Financiación de coste total: cómo el costeo verdadero rompe el ciclo de inanición.
El ciclo de inanición persiste porque las non-profits no pueden probar cuánto cuesta de verdad entregar, así que los financiadores siguen pagando de menos. La financiación de coste total invierte esto. Cuando una organización puede mostrar el coste real, por actividades, de sus resultados, la conversación pasa de vigilar un ratio de indirectos a financiar lo que los resultados realmente exigen. El costeo es lo que hace creíble el argumento.
En resumen
Financiación de coste total significa ser pagado por lo que genuinamente hace falta para entregar, incluyendo la capacidad que el ratio de indirectos descarta. Depende de poder probar el coste total de los resultados. Un modelo de coste causal aporta esa prueba, transformando una conversación defensiva sobre indirectos en una de financiación basada en evidencia.
Ilustrativo.
El ciclo de inanición de las non-profits es un problema de confianza vestido de problema de números.
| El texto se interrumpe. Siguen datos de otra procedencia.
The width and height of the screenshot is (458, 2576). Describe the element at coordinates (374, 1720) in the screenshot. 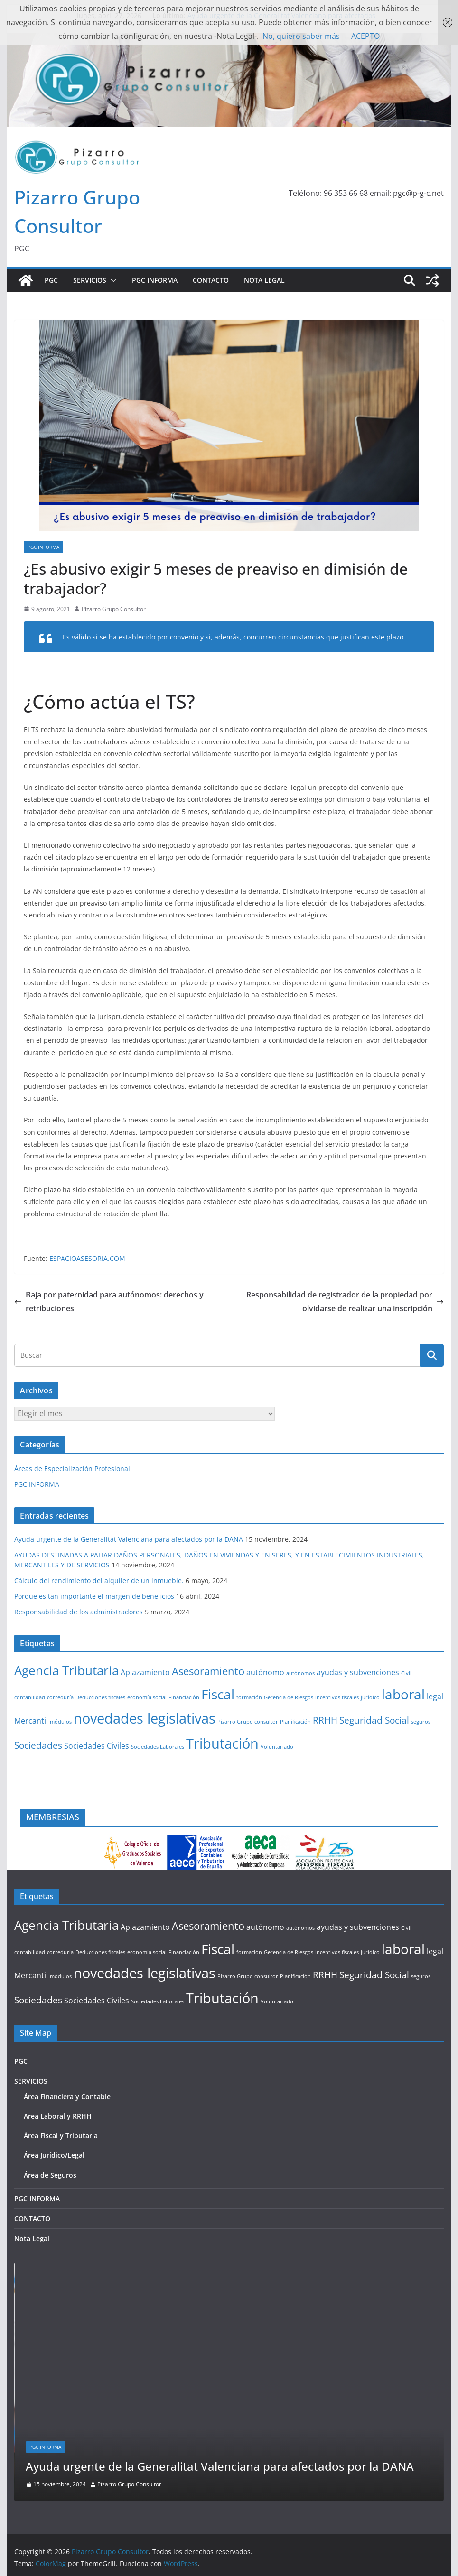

Los financiadores temen que el dinero se escurra a indirectos, así que lo limitan; las non-profits, para ganar financiación, reportan los indirectos más bajos que pueden e infrainvierten en la capacidad; la entrega sufre, pero los números bajos refuerzan la creencia del financiador de que indirectos bajos son normales y correctos. El ciclo solo se rompe cuando alguien introduce un número creíble para lo que la entrega de hecho cuesta. Ese número no puede ser una súplica; tiene que ser evidencia, construida como cualquier modelo de coste riguroso, a partir de actividades y de los recursos que consumen.
Aquí es donde el rigor de costeo gana su lugar en el sector. Un modelo de coste total permite a una non-profit entrar en una conversación de financiación con el coste real de un resultado, la parte de capacidad indirecta que genuinamente lo posibilitó, y una visión clara de lo que una subvención tiene que cubrir para que el trabajo sea sostenible y no esté en inanición. Los financiadores, cada vez más, también quieren esto: el movimiento del Coste Total liderado por el Nonprofit Finance Fund y la posición pública de los principales organismos de evaluación han desplazado la pregunta de qué tan bajo es su indirecto a está financiado para entregar. Las organizaciones que pueden responder con números reales son las que escapan al ciclo.
- Un coste real, por actividades, de cada resultado, y no una división programa-versus-indirecto.
- Claridad sobre qué capacidad indirecta posibilita genuinamente la entrega, y por qué debe financiarse.
- Evidencia en la que un financiador pueda confiar, construida como cualquier modelo de coste riguroso.
- La capacidad de mostrar cuánto cuesta la entrega sostenible, y no solo la supervivencia.
- Un cambio en la conversación, del ratio de indirectos al coste de los resultados.
Una ilustración
Un ejemplo anónimo. Una non-profit gana repetidamente subvenciones que limitan los costes indirectos muy por debajo de lo que el trabajo necesita, y subsidia discretamente la diferencia con reservas hasta que las reservas se acaban, el clásico final del ciclo de inanición. Con un modelo de coste total, puede mostrar a un financiador exactamente cuánto cuesta un resultado y qué capacidad lo hace posible. La siguiente subvención se negocia sobre el coste real de la entrega, y el subsidio de las reservas termina. Nada en la misión cambió; la evidencia cambió. Ilustrativo; encuadre del ciclo de inanición según fuentes publicadas.
La financiación de coste total se asienta en el coste por resultado, que se asienta en un modelo de coste causal, la misma escalera de madurez que todas las organizaciones suben. Se conecta también con nuestra iniciativa Profit for Good, donde las ganancias del trabajo comercial pueden dirigirse a impacto non-profit, medidas con el mismo rigor.